I don’t think that’s quite what hypermasculinity means, but we’ll get to that in a minute.
What happened is the state House in Olympia passed, for the first time, a ban on the sale of semi-automatic assault weapons. The proposal, House Bill 1240, doesn’t make people give up the assault weapons they already own; rather, it would block the sale or manufacturing of new ones.
The vote was years in the making, after lawmakers had met countless mass shootings with little but thoughts and prayers. With more guns than people in America, though, it would likely take years before measures like this could start to make a dent in the arsenal.
But what got everyone most riled up was the preamble of the bill.
“The legislature finds that the gun industry has specifically marketed these weapons as ‘tactical,’ ‘hyper masculine,’ and ‘military style’ in (a) manner that overtly appeals to troubled young men intent on becoming the next mass shooter,” one sentence of the bill reads.
Objected Rep. Peter Abbarno, R-Centralia: “This can be construed as dangerous rhetoric. … I worry about the message we’re sending now, using things like ‘uber-masculine’ when we talk about guns.”
The reason the bill reads that way is its prime sponsor, for seven years in a row, has been Rep. Strom Peterson, D-Edmonds, whose district was the scene of the Mukilteo house party shooting in 2016. That shooting, like so many of them, was carried out by a teenaged young man who told police he regarded his freshly purchased Ruger rifle as “a symbol of power.”
The reality is 98 percent of mass shootings are done by men. And last summer, Congress issued a report on the way gun companies specifically exploit this masculine bond with big guns as a selling point for assault weapons.
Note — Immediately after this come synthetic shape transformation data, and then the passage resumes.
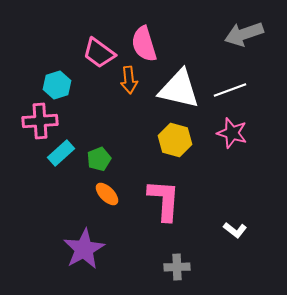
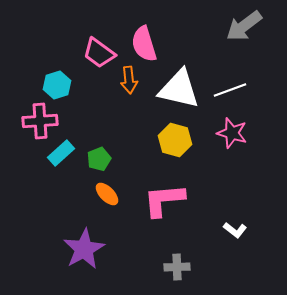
gray arrow: moved 8 px up; rotated 18 degrees counterclockwise
pink L-shape: rotated 99 degrees counterclockwise
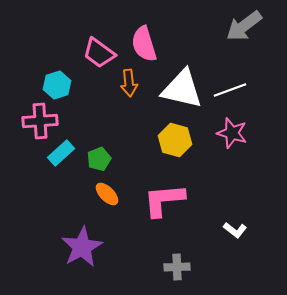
orange arrow: moved 3 px down
white triangle: moved 3 px right
purple star: moved 2 px left, 2 px up
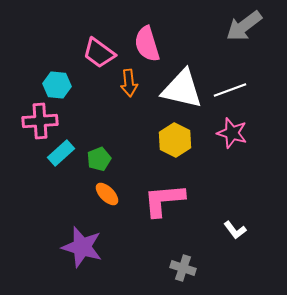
pink semicircle: moved 3 px right
cyan hexagon: rotated 24 degrees clockwise
yellow hexagon: rotated 12 degrees clockwise
white L-shape: rotated 15 degrees clockwise
purple star: rotated 27 degrees counterclockwise
gray cross: moved 6 px right, 1 px down; rotated 20 degrees clockwise
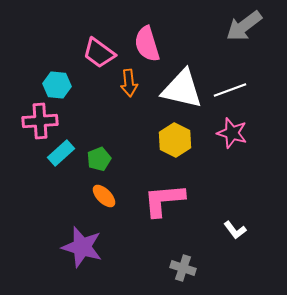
orange ellipse: moved 3 px left, 2 px down
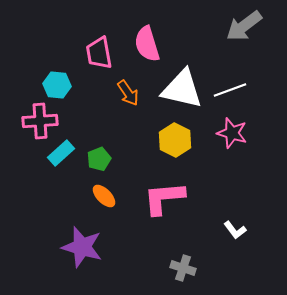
pink trapezoid: rotated 44 degrees clockwise
orange arrow: moved 1 px left, 10 px down; rotated 28 degrees counterclockwise
pink L-shape: moved 2 px up
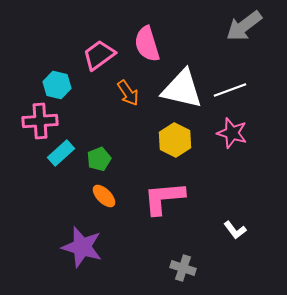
pink trapezoid: moved 2 px down; rotated 64 degrees clockwise
cyan hexagon: rotated 8 degrees clockwise
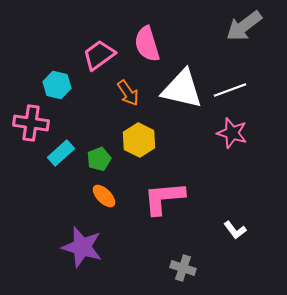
pink cross: moved 9 px left, 2 px down; rotated 12 degrees clockwise
yellow hexagon: moved 36 px left
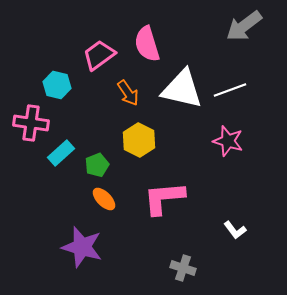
pink star: moved 4 px left, 8 px down
green pentagon: moved 2 px left, 6 px down
orange ellipse: moved 3 px down
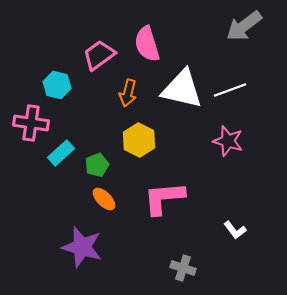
orange arrow: rotated 48 degrees clockwise
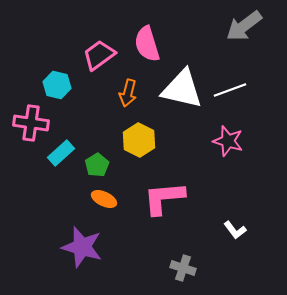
green pentagon: rotated 10 degrees counterclockwise
orange ellipse: rotated 20 degrees counterclockwise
There’s the infamous ad for the Bushmaster AR-15 that says: “Consider your man card reissued. Your status at the top of the testosterone food chain is now irrevocable.” It says “REissued,” meaning, buy a gun or you’ll stay a sissy.
That’s what the preamble of the bill was referring to: how gunmakers use exaggerated male gender tropes, also known as “hypermasculinity,” to bait young men into boosting their self-esteem through firearms. Which is exactly what happened, to tragic end, in the Mukilteo shooting.
It doesn’t mean all men are violent, or that women don’t use guns, too. It just means we’ve got a certain cultural problem in this country — one we’re not quite ready to acknowledge, at least not directly.
At one point a lawmaker was gaveled into silence for throwing an insult at state Attorney General Bob Ferguson (who has been pushing the ban for years). His seatmate, speaking next, mistakenly thought he too was about to be gaveled down.
“No, I wasn’t going to gavel you,” assured Speaker of the House Laurie Jinkins.
The lawmaker lamented: “I’m not as hypermasculine as my colleague here.”
That was a joke, but a revealing one. We’re in an arms race, we men, a primal one. It’s a societal problem the marketers will happily tap for profit.
The assault weapons ban, if it becomes law (it hasn’t passed the state Senate yet), is an imperfect bill that may be more symbolic than effective at stemming mass shootings. Not the least of its soft spots is that it would be challenged in court.
But this debate showed it’s already having its desired effect. It’s going after our society’s biggest guns, in more ways than one.